Wednesday, May 3

Garden Roundup - Back Bed

In front of the carport, there's what I call the "back bed."



It get a few hours of gentle morning sunlight, but is in the dark for the rest of the day. Thanks to feats of elaborate engineering worthy of the Roman Aqueducts, it is Not Wet. Currently, there is a jungle of daylilies, peonies, ivy, and one single solitary fern growing in the bed. I've also discovered this, which I think is some sort of celandine:


Does anyone recognize this little variegated ground cover? It's pretty, but not very ambitious.

I'm going for some sort of a woodland garden feel, so I've planted hostas, trilliums, bleeding hearts. I have some donated irises I might put in, but I wish I had more ferns! They're so pretty.

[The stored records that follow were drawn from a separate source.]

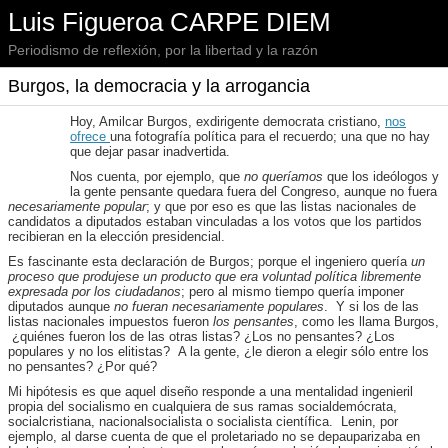
Luis Figueroa CARPE DIEM
Periodismo de reflexión, por la libertad y la razón
Burgos, la democracia y la arrogancia
Hoy, Amilcar Burgos, exdirigente democrata cristiano,
nos
ofrece
una fotografía política para el recuerdo; una que no hay
que dejar pasar inadvertida.
Nos cuenta, por ejemplo, que
no queríamos
que los ideólogos y
la gente pensante quedara fuera del Congreso, aunque no fuera
necesariamente popular
; y que por eso es que las listas nacionales de
candidatos a diputados estaban vinculadas a los votos que los partidos
recibieran en la elección presidencial.
Es fascinante esta declaración de Burgos; porque el ingeniero quería
un
proceso que produjese un producto que era voluntad política libremente
expresada por los ciudadanos
; pero al mismo tiempo quería imponer
diputados aunque
no fueran necesariamente populares
. Y si los de las
listas nacionales impuestos fueron
los pensantes
, como les llama Burgos,
¿quiénes fueron los de las otras listas? ¿Los no pensantes? ¿Los
populares y no los elitistas? A la gente, ¿le dieron a elegir sólo entre los
no pensantes? ¿Por qué?
Mi hipótesis es que aquel diseño responde a una mentalidad ingenieril
propia del socialismo en cualquiera de sus ramas socialdemócrata,
socialcristiana, nacionalsocialista o socialista científica. Lenin, por
ejemplo, al darse cuenta de que el proletariado no se depauparizaba en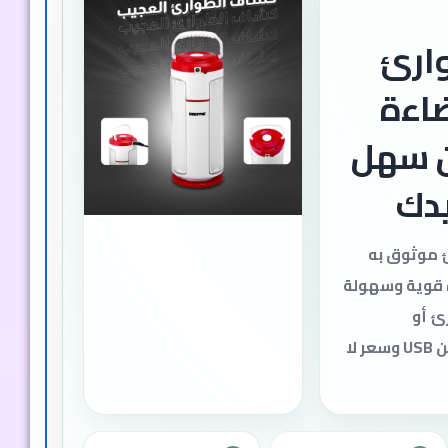
ارئ
ضاءة
 سهل
يدك
 موثوق به
ة قوية وسهولة
ئ أو
الاستخدام اليومي، بشحن USB وسعر لا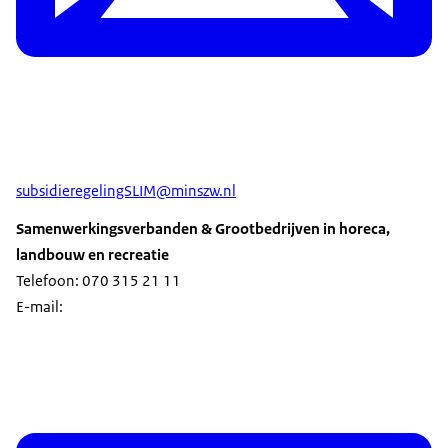
subsidieregelingSLIM@minszw.nl
Samenwerkingsverbanden & Grootbedrijven in horeca,
landbouw en recreatie
Telefoon: 070 315 21 11
E-mail:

I topdressed with leaf soil, dug a little ditch in front of the bed, placed old cobblestones as edgers, and then mulched the whole thing. The cobblestones and limestone slabs (behind the bed) are a whole 'nother story, which I will get to soon.

This is also the temporary location of the future rain barrel:


My uncle had a beautiful organic vegetable garden in the backyard of his Noe Valley, SF Victorian home when I was growing up. The garden is perhaps most famous because I was traumatized by its chayote vine. These presumably lovely Mexican squashes have a fiercesome appearance, and when my aunt served them to me for dinner once (with tofu), I thought I would be eating prickles! Still can't eat tofu to this day...

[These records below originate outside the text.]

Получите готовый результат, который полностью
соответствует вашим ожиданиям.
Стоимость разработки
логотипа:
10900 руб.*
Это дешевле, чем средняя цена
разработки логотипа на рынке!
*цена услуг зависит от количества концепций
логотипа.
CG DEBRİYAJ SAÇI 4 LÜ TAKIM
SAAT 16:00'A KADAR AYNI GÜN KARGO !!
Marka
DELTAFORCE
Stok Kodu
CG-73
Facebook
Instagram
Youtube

However, I still remember the musty, rich smell of the rainwater in my uncle's wood barrel. So I shelled out the money for this former Jim Beam Whiskey Barrel, which will also looks gorgeous to me. It was a steal at $40 (thank you Wally World), but still a big investment (and another darn garden project, sigh).

3 Comments:

At 10:22 PM, Blogger SmilingJudy said...

Looks like that groundcover might be Snow on the Mountain / Bishop's Weed.

http://davesgarden.com/pf/go/546/

I planted some under a tree last fall and it's barely done anything, so I'm not sure why the folks on Dave's Garden are so insistent that it's invasive.

 
At 10:26 PM, Blogger K. said...

Very cool. Thanks. I hope it will bloom like that!

 
At 12:27 PM, Anonymous Anonymous said...

I have that groundcover in my garden and I can't stand it. It must just love my climate (PNW) and soil, because it is incorrigible. I've been digging and digging to try to get it out this spring, but it is even coming up in my lawn (which is already choked with moss). Hopefully it is better-behaved in your yard!